Curriculum Makeover and Problem 11

It's summer and I now have time to sit and think about things. This time it's math curriculum makeover. We start with Dan Meyer's Rethink of a textbook problem. (seen at right).

"A water tank is in the form of a regular octagonal prism. The base octagon has side length 11.9 cm.  Then lateral edge is 36 cm.
a) What is the surface area of the base? 
b) What is the volume of the water tank?
c) If you pour water into the tank at a rate of 1.8 oz/sec, how long will it take you to fill the tank?"

Dan's take: "claims real-world but its only clip-art or a line drawing. Specifies the exact method of solution, and only gives useful information." So he filmed himself with a garden hose filling the tank with a timer available. Show the film and let the students ask "How long will it take to fill?" Here's a textbook editor's discussion of this problem.

WCYDWT: Water Tank from Dan Meyer on Vimeo.


There's a couple of things about Dan's treatment of the question that bugged me but I hadn't really thought about it till now.

First, of course, is that subtly, he changed the question to be ONLY about part c. There was no calculation of area or volume, just an approximate measure of time. If I am doing proportions, then it would be okay but, to me, the real point was ignored. Let me be clear on this: that video is cool. It worked for my students in the same way in worked for Dan's. It's a good way to start a section on proportions or rates.

BUT. I find the immediate solution method his students (and mine!) choose as being too simplistic and hands-on. Elementary and Middle school students need tangible, hands-on material and filling a tank with a hose is a fine way to bring them up to higher levels of thinking but it's not the point of algebra; high school students should be beyond that kind of simplicity.

Algebra is more abstract, more at an arm's length from the immediate numbers of a problem. The idea of algebra (to me) is to model something without having to count squares, count seconds slowly or tick off every single mark. I don't like it when the only solution that students come up with is "guess-and-check" or "counting squares" if there's a better analytical solution.

The video only works because the tank in the problem is small but even then the video was too long. (I'm not sitting through 8.5 minutes watching a tank fill up.) What if this were a town water system or a swimming pool? What if this "real world problem" is too expensive for guess and check, which is what a real world problem SHOULD be? (If it weren't too expensive or time consuming, you WOULD guess and check or count squares.)

I agree with Dan's comments elsewhere when he says that problems should be solved in an appropriate fashion and that often textbooks will invent something just for the rather lame use of the topic du jour. I get that argument. I don't think problem #11 is such a problem.

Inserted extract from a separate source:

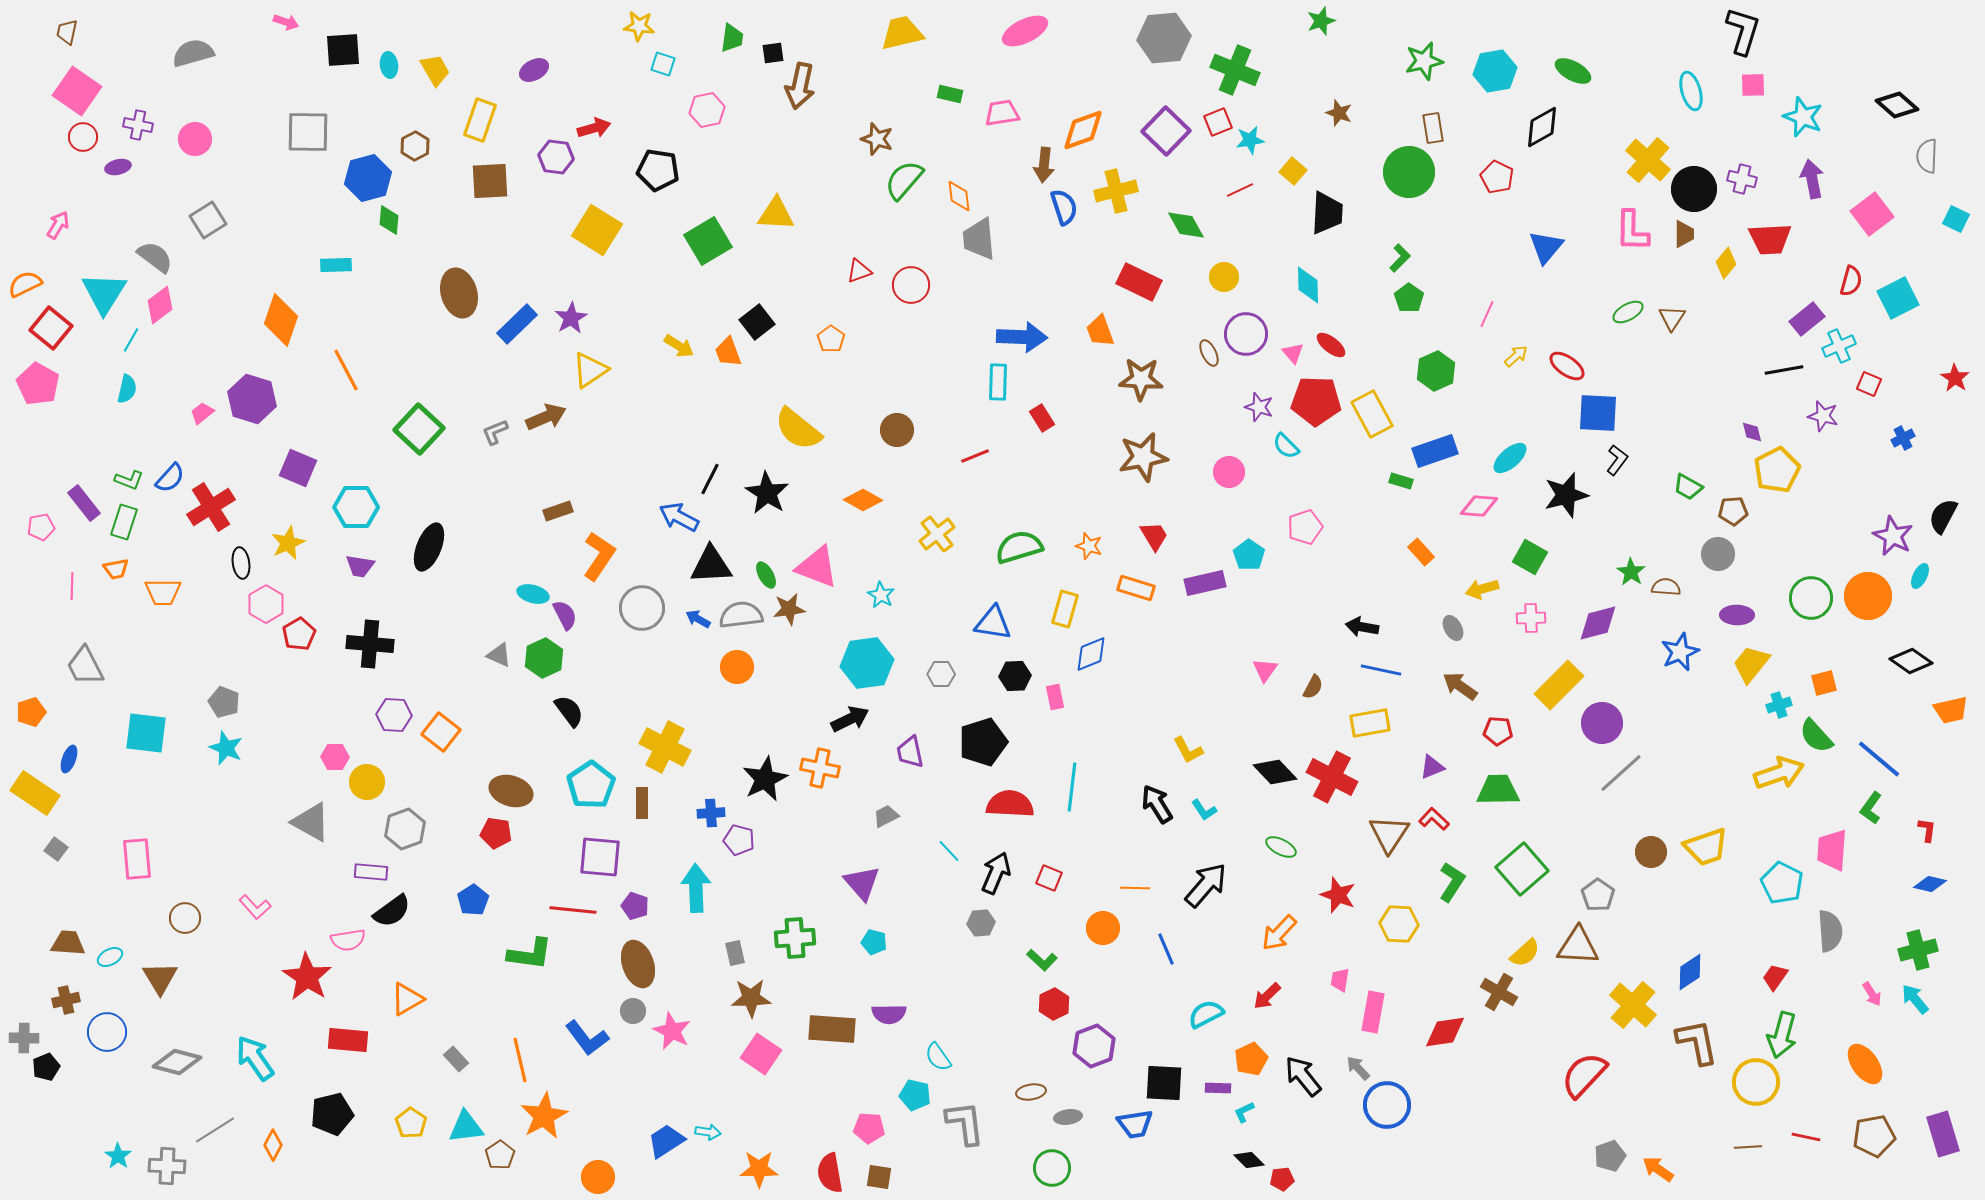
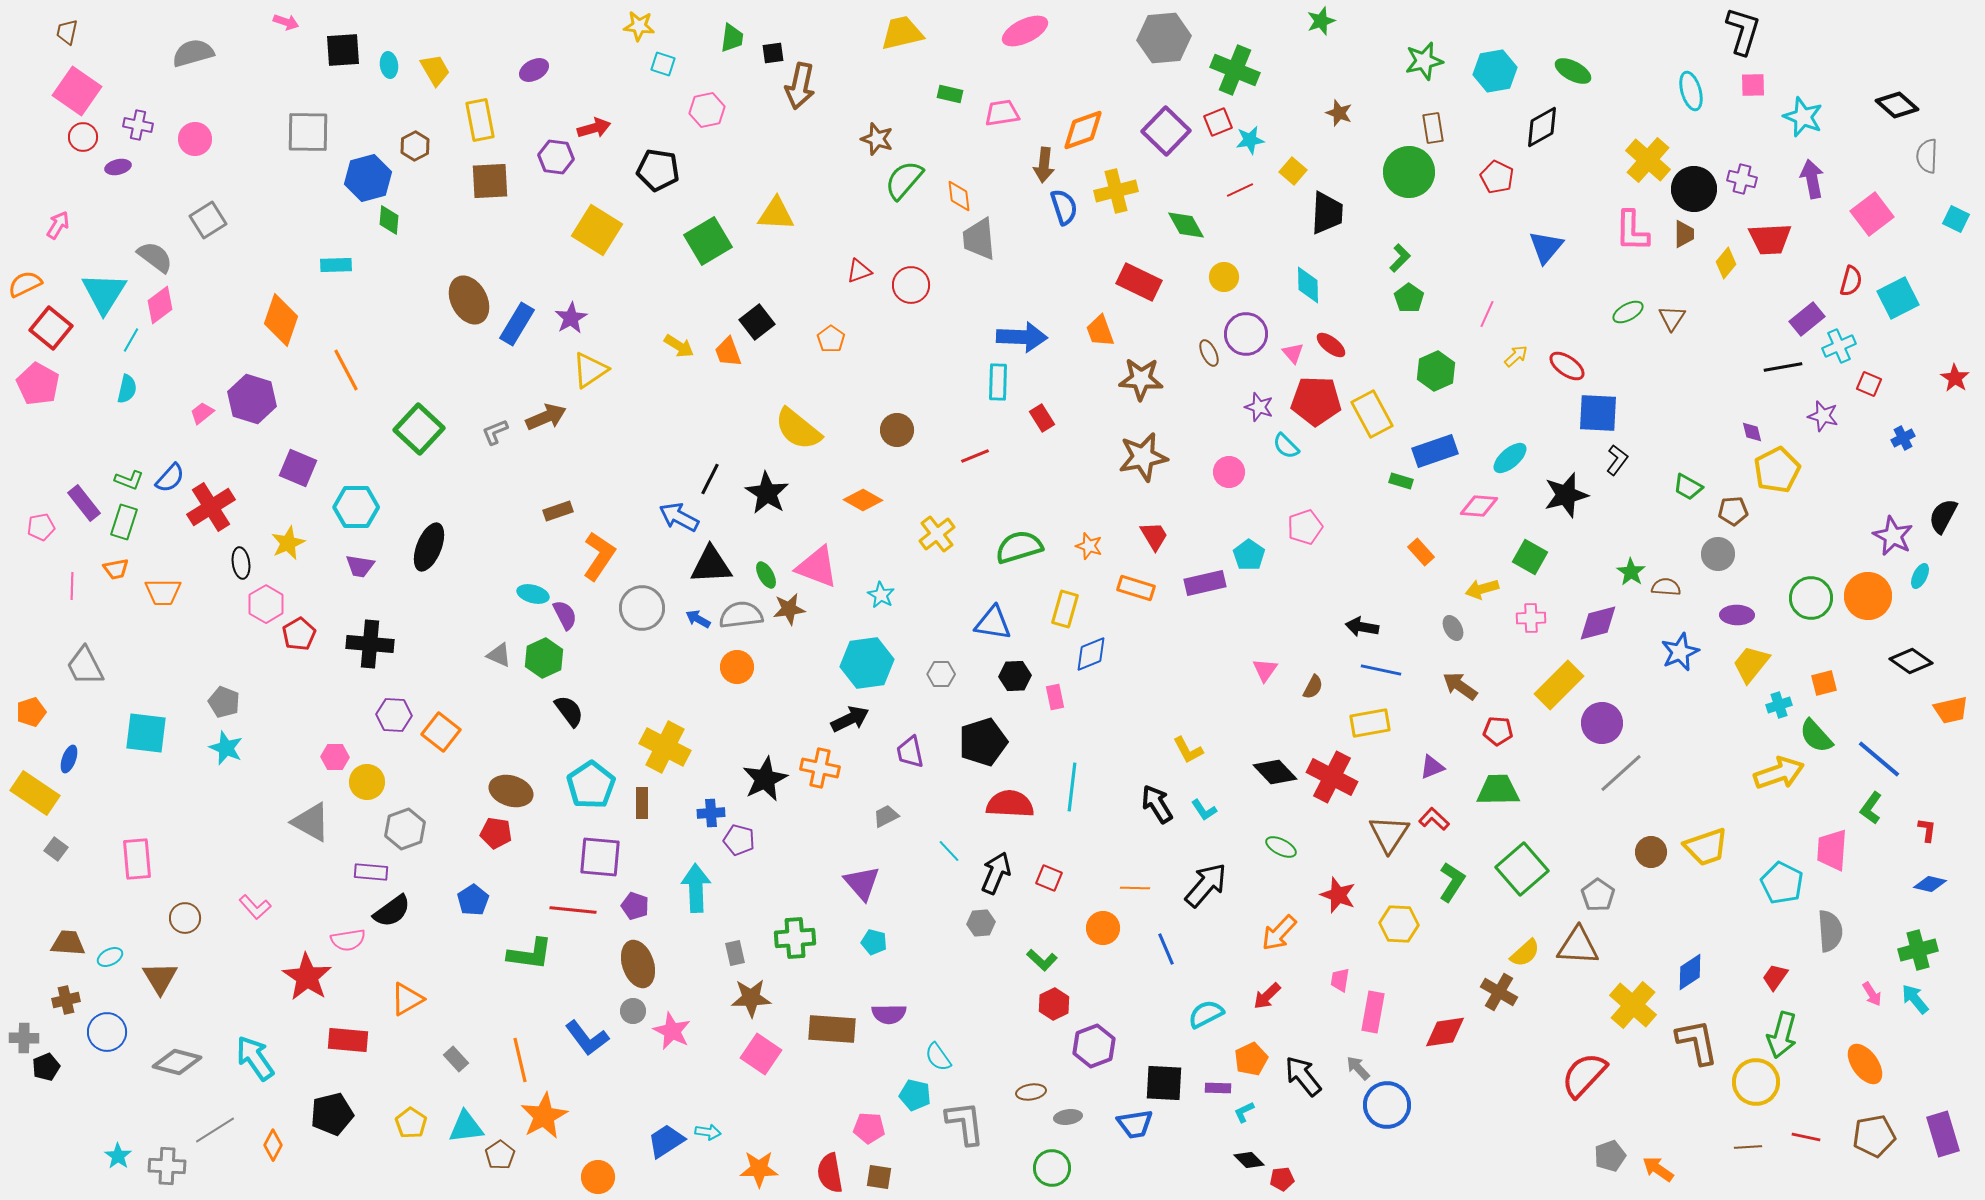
yellow rectangle at (480, 120): rotated 30 degrees counterclockwise
brown ellipse at (459, 293): moved 10 px right, 7 px down; rotated 12 degrees counterclockwise
blue rectangle at (517, 324): rotated 15 degrees counterclockwise
black line at (1784, 370): moved 1 px left, 3 px up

It could have been stated with more pizzaz and could have been given more "connection" for the students, but AZZA math teacher, I should provide that myself. "I need to know the volume in liters because I have to add salts to my salt-water tank in exactly the right proportions -- the fish are delicate and EXPENSIVE. I can't guess and check with $100 fish."

Second, the givens should be real-world, too, and I think Problem #11 does that. Physically, you can measure the outside edge, the height. Had the problem given the apothem or the radius of the circle enclosing the base - how would anyone measure that accurately? Diagonal through the center - yes! Now you're thinking.

Showing all those measurements would be a good thing but ultimately you have to decide where this problem is in the scaffolding and plan accordingly. A few extra numbers go a long way in allowing the students to explore without having the tank in front of them but they also confuse the hell out of those who are just getting the idea.

Bottom line: Keep the video but don't use it for just a volume calculation. Use it for proportions or rates.